PROBLEM TO WORK ON: List each line of the data that holds the word "Open".

DATA PROVIDED:
=-=-=-=-=
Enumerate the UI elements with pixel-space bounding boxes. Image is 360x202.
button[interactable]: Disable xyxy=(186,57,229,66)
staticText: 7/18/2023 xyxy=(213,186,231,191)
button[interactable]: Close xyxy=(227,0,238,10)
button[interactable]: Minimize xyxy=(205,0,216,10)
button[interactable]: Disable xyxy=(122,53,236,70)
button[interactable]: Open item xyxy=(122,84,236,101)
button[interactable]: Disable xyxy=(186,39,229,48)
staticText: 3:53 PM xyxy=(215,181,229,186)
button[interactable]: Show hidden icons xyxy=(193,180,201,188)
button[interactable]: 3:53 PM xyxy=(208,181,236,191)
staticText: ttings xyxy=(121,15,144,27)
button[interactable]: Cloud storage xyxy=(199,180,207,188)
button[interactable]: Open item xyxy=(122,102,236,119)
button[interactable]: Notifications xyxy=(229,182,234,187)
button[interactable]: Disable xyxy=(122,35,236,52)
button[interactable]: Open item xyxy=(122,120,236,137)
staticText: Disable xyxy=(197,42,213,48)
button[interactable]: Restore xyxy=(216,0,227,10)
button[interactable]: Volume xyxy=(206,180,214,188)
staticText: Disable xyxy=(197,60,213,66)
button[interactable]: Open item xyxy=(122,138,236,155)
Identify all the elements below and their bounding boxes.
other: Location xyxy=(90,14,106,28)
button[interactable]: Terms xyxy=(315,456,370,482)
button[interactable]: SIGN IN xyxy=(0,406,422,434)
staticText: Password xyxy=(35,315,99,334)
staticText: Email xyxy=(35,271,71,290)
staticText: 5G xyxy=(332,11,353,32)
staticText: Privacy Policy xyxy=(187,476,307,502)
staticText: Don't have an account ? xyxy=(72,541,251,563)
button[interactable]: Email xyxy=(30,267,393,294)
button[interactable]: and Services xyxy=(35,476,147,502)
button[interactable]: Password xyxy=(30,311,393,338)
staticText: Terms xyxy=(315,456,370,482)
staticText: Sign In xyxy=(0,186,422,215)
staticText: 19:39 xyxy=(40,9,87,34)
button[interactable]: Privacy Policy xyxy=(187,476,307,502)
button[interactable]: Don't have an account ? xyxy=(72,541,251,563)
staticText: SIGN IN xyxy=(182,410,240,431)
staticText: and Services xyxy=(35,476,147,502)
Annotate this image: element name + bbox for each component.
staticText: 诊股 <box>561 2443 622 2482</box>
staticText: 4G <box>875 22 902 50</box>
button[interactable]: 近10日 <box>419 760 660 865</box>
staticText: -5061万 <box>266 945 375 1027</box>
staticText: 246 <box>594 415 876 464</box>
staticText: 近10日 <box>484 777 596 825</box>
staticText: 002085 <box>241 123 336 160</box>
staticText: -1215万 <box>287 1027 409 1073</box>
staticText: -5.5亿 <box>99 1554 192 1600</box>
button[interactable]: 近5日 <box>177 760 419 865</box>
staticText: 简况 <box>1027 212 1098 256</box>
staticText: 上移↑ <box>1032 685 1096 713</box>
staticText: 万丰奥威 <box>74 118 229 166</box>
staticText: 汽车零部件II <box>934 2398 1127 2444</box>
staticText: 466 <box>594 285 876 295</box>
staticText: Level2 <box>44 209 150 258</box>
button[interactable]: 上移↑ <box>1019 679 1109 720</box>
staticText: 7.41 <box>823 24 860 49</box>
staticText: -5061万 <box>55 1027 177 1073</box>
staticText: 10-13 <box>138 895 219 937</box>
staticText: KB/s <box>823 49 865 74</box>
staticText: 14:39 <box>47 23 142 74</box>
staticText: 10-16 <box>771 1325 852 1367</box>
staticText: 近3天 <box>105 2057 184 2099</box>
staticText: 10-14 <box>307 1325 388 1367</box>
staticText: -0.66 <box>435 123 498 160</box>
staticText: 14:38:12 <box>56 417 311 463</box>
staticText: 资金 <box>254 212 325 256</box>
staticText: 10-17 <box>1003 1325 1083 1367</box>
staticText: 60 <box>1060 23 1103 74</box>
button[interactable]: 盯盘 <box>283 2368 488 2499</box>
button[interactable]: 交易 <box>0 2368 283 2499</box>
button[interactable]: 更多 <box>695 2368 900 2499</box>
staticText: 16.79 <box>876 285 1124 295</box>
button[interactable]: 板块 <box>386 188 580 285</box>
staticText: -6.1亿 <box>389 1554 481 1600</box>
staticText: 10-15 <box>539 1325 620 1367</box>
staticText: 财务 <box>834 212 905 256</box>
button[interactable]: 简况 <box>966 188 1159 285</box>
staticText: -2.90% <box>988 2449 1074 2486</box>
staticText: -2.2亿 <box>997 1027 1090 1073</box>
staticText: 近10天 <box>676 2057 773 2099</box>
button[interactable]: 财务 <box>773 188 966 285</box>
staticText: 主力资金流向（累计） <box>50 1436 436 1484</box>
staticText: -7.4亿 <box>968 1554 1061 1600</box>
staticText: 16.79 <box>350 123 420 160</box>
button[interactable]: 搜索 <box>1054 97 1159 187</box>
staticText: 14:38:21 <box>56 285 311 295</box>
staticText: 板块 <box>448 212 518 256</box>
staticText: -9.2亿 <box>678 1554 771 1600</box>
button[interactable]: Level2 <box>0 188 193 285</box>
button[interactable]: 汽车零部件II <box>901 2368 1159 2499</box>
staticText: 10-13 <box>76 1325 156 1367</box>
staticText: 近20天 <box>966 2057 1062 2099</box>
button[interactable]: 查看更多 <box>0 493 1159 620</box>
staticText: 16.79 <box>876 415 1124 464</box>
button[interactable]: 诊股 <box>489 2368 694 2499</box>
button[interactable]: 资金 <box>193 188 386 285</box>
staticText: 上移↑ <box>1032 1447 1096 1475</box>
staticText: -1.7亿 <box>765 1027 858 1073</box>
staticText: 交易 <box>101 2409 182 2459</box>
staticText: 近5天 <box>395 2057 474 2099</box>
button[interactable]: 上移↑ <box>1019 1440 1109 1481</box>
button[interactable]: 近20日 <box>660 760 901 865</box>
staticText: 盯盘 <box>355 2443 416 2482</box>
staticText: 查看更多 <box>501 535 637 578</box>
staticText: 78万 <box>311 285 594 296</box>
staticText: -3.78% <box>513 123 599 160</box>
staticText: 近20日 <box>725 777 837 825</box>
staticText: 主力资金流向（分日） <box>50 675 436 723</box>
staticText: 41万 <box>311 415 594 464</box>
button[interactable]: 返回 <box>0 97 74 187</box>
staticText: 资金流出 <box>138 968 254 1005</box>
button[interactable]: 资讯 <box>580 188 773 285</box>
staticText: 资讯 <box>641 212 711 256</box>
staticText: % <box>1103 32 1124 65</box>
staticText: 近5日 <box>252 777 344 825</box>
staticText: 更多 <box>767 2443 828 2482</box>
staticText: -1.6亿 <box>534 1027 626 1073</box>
=-=-=-=-=
TASK SOLUTION:
button[interactable]: Open item xyxy=(122,84,236,101)
button[interactable]: Open item xyxy=(122,102,236,119)
button[interactable]: Open item xyxy=(122,120,236,137)
button[interactable]: Open item xyxy=(122,138,236,155)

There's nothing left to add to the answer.